> [TO DO]: From the data underneath, reproduce exactly the stretch that begins at the line with "intended functions." and ends after the line with "new shingles, upgraded".

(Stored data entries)
+---+
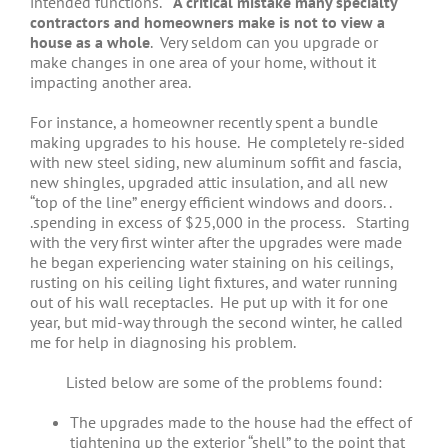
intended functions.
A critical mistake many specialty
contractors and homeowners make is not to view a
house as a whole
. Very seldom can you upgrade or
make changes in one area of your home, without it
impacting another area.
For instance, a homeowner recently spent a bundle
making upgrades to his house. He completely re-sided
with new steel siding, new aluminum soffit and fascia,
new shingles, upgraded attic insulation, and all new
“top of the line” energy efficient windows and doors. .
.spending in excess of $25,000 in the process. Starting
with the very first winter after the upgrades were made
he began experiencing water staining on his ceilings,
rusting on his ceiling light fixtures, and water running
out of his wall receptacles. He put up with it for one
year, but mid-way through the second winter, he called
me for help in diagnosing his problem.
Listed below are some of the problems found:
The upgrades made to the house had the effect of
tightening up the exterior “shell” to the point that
+---+
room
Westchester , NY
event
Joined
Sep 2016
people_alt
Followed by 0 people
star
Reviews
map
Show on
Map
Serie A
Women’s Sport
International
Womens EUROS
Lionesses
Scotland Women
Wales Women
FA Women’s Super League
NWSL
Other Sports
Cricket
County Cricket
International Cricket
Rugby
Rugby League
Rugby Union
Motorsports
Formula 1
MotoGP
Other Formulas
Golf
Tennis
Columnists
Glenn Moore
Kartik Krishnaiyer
+---+
> [RESULT]:
intended functions.
A critical mistake many specialty
contractors and homeowners make is not to view a
house as a whole
. Very seldom can you upgrade or
make changes in one area of your home, without it
impacting another area.
For instance, a homeowner recently spent a bundle
making upgrades to his house. He completely re-sided
with new steel siding, new aluminum soffit and fascia,
new shingles, upgraded attic insulation, and all new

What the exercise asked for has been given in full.